We were told that Israel had banned us for 100 years, though we never received any documentation confirming whether this was a legal determination or simply the preference of the Israeli government.
We were informed that the last three of our colleagues, those holding Israeli passports, were still in detention. They ended up being released within hours of us.
At the hotel in Amman, I took my first shower and saw my reflection for the first time since leaving Otranto. The showers on the boat were in disuse, and we used the bathroom mirrors only when washing our faces in the morning. I’d barely broken 105 pounds before we sailed, and was likely in double digits now. The bruises made sense only if I really thought to trace their origin: This potato-sized purple mark in the middle of my spine must have come from one strike, this one from another blow. My calves were mottled, my eye had purpled profoundly over two days, with bruising extending up to my ear, into my skull, and around my neck. Dried blood sitting in my right ear like salt crystals had evaded the first shower.

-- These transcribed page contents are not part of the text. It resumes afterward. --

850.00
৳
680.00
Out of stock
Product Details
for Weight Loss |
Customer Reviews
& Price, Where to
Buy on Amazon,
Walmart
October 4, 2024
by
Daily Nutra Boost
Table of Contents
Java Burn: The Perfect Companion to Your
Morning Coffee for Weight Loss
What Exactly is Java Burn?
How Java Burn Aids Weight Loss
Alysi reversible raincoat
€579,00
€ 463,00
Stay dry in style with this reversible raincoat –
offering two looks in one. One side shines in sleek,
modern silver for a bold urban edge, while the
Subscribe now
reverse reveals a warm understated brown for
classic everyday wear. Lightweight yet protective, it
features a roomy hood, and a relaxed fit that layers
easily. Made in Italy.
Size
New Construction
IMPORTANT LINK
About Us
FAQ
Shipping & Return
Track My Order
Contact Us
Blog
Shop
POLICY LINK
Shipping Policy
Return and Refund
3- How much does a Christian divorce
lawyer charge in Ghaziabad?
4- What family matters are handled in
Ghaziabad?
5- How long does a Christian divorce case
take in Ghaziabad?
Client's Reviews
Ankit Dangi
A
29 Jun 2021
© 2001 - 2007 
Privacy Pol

It was on the flight to Istanbul that I realized I had lost sensation in my outer fingers. I began scraping the seat belt tab across my right thumb. Nothing. No sensation. My pinkies had limited sensation as well. My hands were covered in small slashes from the metal restraints. Some of the swelling had gone down. My forearms and upper arms were covered in bruises of varying sizes. I would later learn that this loss of sensation, caused by prolonged pressure on the radial nerve, is extremely common among Palestinian prisoners and is known as handcuff neuropathy, or Wartenberg’s syndrome.

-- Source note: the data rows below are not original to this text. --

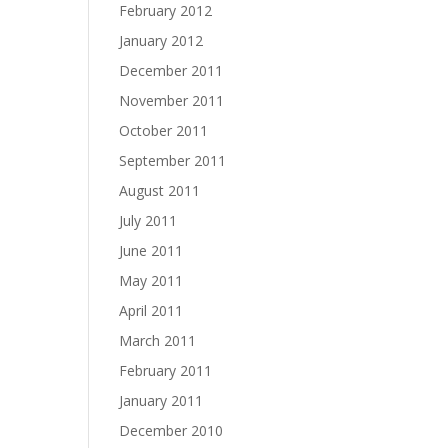
February 2012
January 2012
December 2011
November 2011
October 2011
September 2011
August 2011
July 2011
June 2011
May 2011
April 2011
March 2011
February 2011
January 2011
December 2010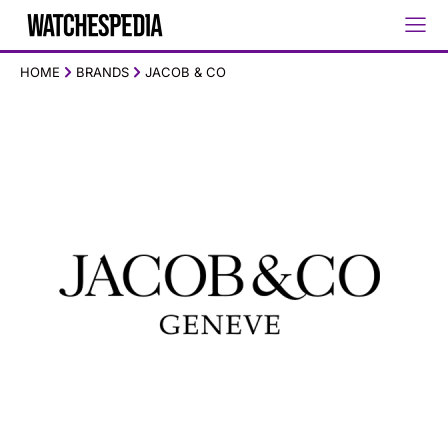
HOME
BRANDS
JACOB & CO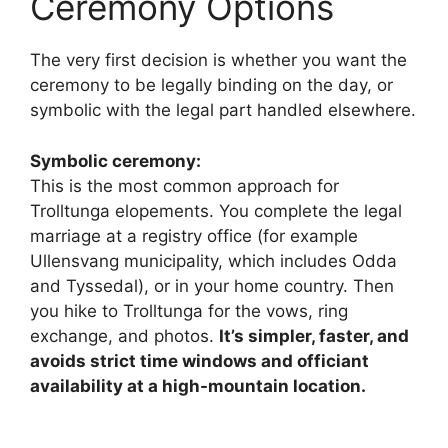
Ceremony Options
The very first decision is whether you want the
ceremony to be legally binding on the day, or
symbolic with the legal part handled elsewhere.
Symbolic ceremony:
This is the most common approach for
Trolltunga elopements. You complete the legal
marriage at a registry office (for example
Ullensvang municipality, which includes Odda
and Tyssedal), or in your home country. Then
you hike to Trolltunga for the vows, ring
exchange, and photos.
It’s simpler, faster, and
avoids strict time windows and officiant
availability at a high-mountain location.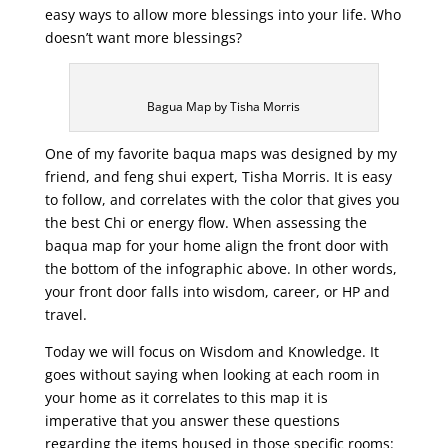
easy ways to allow more blessings into your life. Who
doesn’t want more blessings?
Bagua Map by Tisha Morris
One of my favorite baqua maps was designed by my
friend, and feng shui expert, Tisha Morris. It is easy
to follow, and correlates with the color that gives you
the best Chi or energy flow. When assessing the
baqua map for your home align the front door with
the bottom of the infographic above. In other words,
your front door falls into wisdom, career, or HP and
travel.
Today we will focus on Wisdom and Knowledge. It
goes without saying when looking at each room in
your home as it correlates to this map it is
imperative that you answer these questions
regarding the items housed in those specific rooms: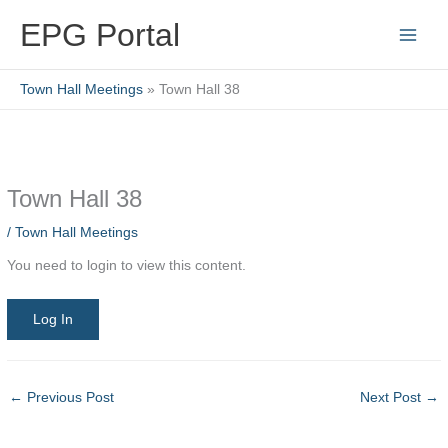
Skip
EPG Portal
to
content
Town Hall Meetings
Town Hall 38
Town Hall 38
/
Town Hall Meetings
You need to login to view this content.
Log In
←
Previous Post
Next Post
→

I was aware going into the flotilla that there was a high likelihood we would be banned from the territory, as previous flotilla participants had been. I would not be with my Yemen-born grandfather, now 93, in his final days, nor perform our shared ritual of mourning upon his passing. Though I hadn’t visited occupied Palestine in years out of solidarity, this was still a consideration, a sacrifice to be made, like the sacrifices we were all making.

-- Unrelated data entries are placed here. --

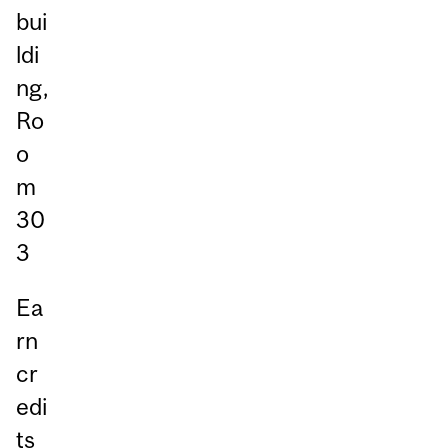
bui
ldi
ng,
Ro
o
m
30
3
Ea
rn
cr
edi
ts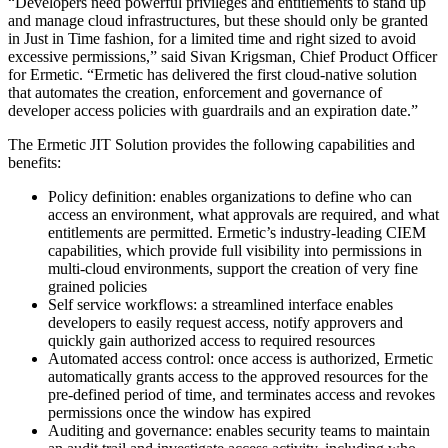
“Developers need powerful privileges and entitlements to stand up
and manage cloud infrastructures, but these should only be granted
in Just in Time fashion, for a limited time and right sized to avoid
excessive permissions,” said Sivan Krigsman, Chief Product Officer
for Ermetic. “Ermetic has delivered the first cloud-native solution
that automates the creation, enforcement and governance of
developer access policies with guardrails and an expiration date.”
The Ermetic JIT Solution provides the following capabilities and
benefits:
Policy definition: enables organizations to define who can
access an environment, what approvals are required, and what
entitlements are permitted. Ermetic’s industry-leading CIEM
capabilities, which provide full visibility into permissions in
multi-cloud environments, support the creation of very fine
grained policies
Self service workflows: a streamlined interface enables
developers to easily request access, notify approvers and
quickly gain authorized access to required resources
Automated access control: once access is authorized, Ermetic
automatically grants access to the approved resources for the
pre-defined period of time, and terminates access and revokes
permissions once the window has expired
Auditing and governance: enables security teams to maintain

Prisons like Ketziot that are designed to torture Palestinians continue to exist. We knew that this ceasefire would not end systematic oppression and occupation. Though the flotillas were not successful in reaching our Palestinian siblings this time, we remain undeterred.
Upon our release, one development dominated the headlines: the new ceasefire. Yet the situation on the ground remained deeply unstable. The need for international solidarity is more urgent than ever. Since October 11, the first day of the so-called ceasefire, Israel has killed more than 800 Palestinians, wounding more than 2,300, according to the Gaza Ministry of Health. A report shared with Palestinian negotiators and obtained by Drop Site documents more than 2,300 ceasefire violations by Israel.
In recent weeks, the focus on the U.S.-Israeli war on Iran has blotted out concern for ongoing crises, including the passage of an Israeli law authorizing execution by hanging of Palestinian prisoners; the spread of genocidal violence in the occupied West Bank and the continued expansion of illegal settlements there; as well as Israel’s invasion and occupation of Lebanese territory.
In April, a new flotilla set sail. Boats from multiple coalitions departed Mediterranean ports in France, Spain, and Italy, committed to breaking the illegal Israeli siege of Gaza. The repeated kidnapping, abuse, and assassination of journalists, medical workers, human rights advocates, and others aboard the flotillas has been met with near silence from the international press, diplomats, and the very organizations meant to stand up for these professions. And if the abuses we faced have been disregarded, the Palestinians continuing to endure a genocide have been actively normalized. The coalitions set sail with the determination to take action alongside Palestinians fighting for their very survival.